Our species is divided into two unequal parts: the men of death, loved by death, a chosen band which is born again; the men of life, forgotten by life, a multitude condemned to annihilation which is born no more. The temporary existence of these latter consists of name, credit, place, fortune; their fame, their authority, their power fade away with their person: closed are their drawing-room and their coffin, closed is their destiny. Thus befell M. de Talleyrand; his mummy, before descending into its crypt, was shown for a moment in London[379], as the representative of the corpse-like Royalty that reigns over us.

Talleyrand's depravity.

M. de Talleyrand betrayed all governments and, I repeat, raised or overthrew none. He had no real superiority, in the sincere acceptance of those two words. A fry of trite prosperities, so common in aristocratic life, does not take a man two feet beyond the grave. The evil which is not worked with a terrible explosion, the evil parsimoniously exerted by the slave for the master's benefit is no more than turpitude. Vice, the pander of crime, enters into domestic service. Suppose M. de Talleyrand a plebeian, poor, obscure, having, besides his immorality, nothing save his incontestable drawing-room wit: we should certainly never have heard speak of him. Take away from M. de Talleyrand the debased great lord, the married priest, the degraded bishop: what remains to him? His reputation and his successes have depended on that treble depravity.

The comedy with which the prelate crowned his eighty-two years is a pitiful thing: first, to give a proof of strength, he went to pronounce at the Institute the common eulogy of a poor German dolt[380] whom he did not care about. In spite of all the sights with which our eyes have been glutted, people lined up to see the great man go out[381]; next, he came to die at home, like Diocletian, showing himself to the universe. The crowd gaped at the last moments[382] of that prince three parts rotten, with a gangrenous aperture in his side, his head falling on his breast in spite of the bandage that supported it, he disputing minute by minute his reconciliation with Heaven, his niece playing beside him a part long prepared between a priest who was imposed upon and a little girl who was deceived. Weary of resistance, when his power of speech was about to leave him, he signed (or perhaps he did not even sign) the disavowal of his early adhesion to the Constitutional Church; but without giving any sign of repentance, without fulfilling the Christian's last duties, without retracting the immorality and scandal of his life. Never did pride appear so contemptible, admiration so foolish, piety so greatly duped. Rome, always prudent, did not make the retractation public, for a very good reason.

Talleyrand's death.

M. de Talleyrand failed to put in an appearance in answer to a long-standing summons issued by the Judgment Seat on High; death sought him on the part of God and has found him at last.
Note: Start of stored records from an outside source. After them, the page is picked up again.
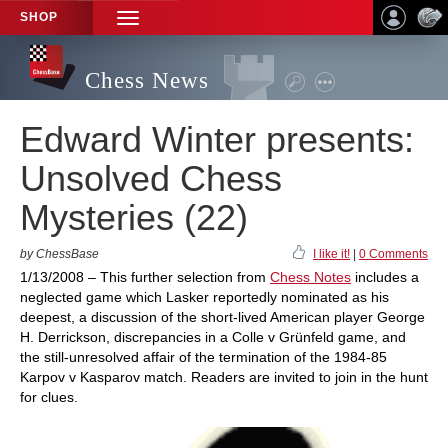
SHOP
TOGGLE
NAVIGATION
Chess News
Edward Winter presents:
Unsolved Chess
Mysteries (22)
by ChessBase
I like it!
|
0 Comments
1/13/2008 – This further selection from
Chess Notes
includes a
neglected game which Lasker reportedly nominated as his
deepest, a discussion of the short-lived American player George
H. Derrickson, discrepancies in a Colle v Grünfeld game, and
the still-unresolved affair of the termination of the 1984-85
Karpov v Kasparov match. Readers are invited to join in the hunt
for clues.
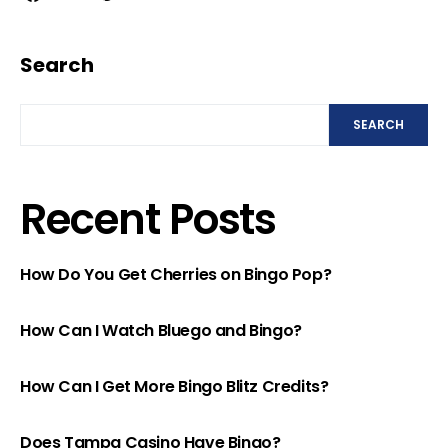
Search
SEARCH
Recent Posts
How Do You Get Cherries on Bingo Pop?
How Can I Watch Bluego and Bingo?
How Can I Get More Bingo Blitz Credits?
Does Tampa Casino Have Bingo?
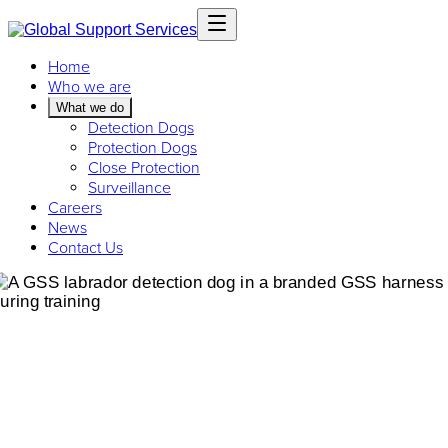
Home
Who we are
What we do
Detection Dogs
Protection Dogs
Close Protection
Surveillance
Careers
News
Contact Us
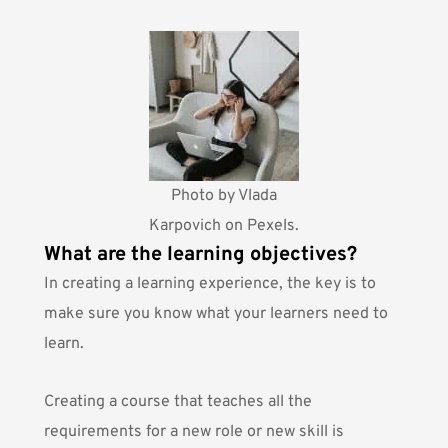
Photo by
Vlada
Karpovich
on Pexels.
What are the learning objectives?
In creating a learning experience, the key is to
make sure you know what your learners need to
learn.
Creating a course that teaches all the
requirements for a new role or new skill is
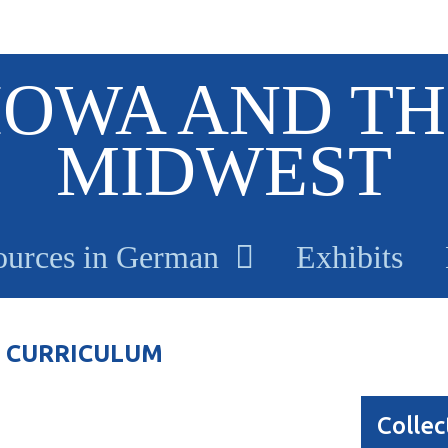
IOWA AND TH
MIDWEST
ources in German
Exhibits
 CURRICULUM
Collec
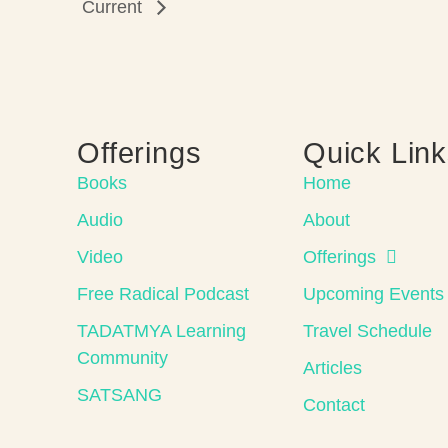
Current
Offerings
Quick Lin
Books
Home
Audio
About
Video
Offerings
Free Radical Podcast
Upcoming Events
TADATMYA Learning
Travel Schedule
Community
Articles
SATSANG
Contact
To analyze minutely a life as corrupted as that of M. de Lafayette was healthy, one would have to face a distaste which I am incapable of overcoming. Men of sores resemble prostitutes' carcasses: they have been so much eaten away by the ulcers that they are of no use to the dissecting-room. The French Revolution is one vast political destruction, set in the midst of the old world; let us fear lest a much more fatal destruction be established, let us fear a moral destruction through the evil side of that Revolution. What would become of the human race if a strenuous attempt were made to rehabilitate manners justly stigmatized, to offer odious examples to our enthusiasm, to show us the progress of the age, the establishment of liberty, the profundity of genius in abject natures and atrocious actions? Not daring to extol the evil under its own name, they sophisticate it: beware of taking that brute for a spirit of darkness; it is an angel of light! All ugliness is beautiful, every shame honourable, every enormity sublime; every vice has its admiration awaiting it. We have gone back to that material society of paganism in which every form of depravity had its altars. Back, those cowardly, lying, criminal praises, which pervert the public conscience, which debauch youth, which discourage good people, which are an outrage against virtue and the spitting of the Roman soldier in the face of Christ!

Paris, 1839.

When I was in Prague, in 1833, Charles X. said to me:

"So that old Talleyrand is still alive?"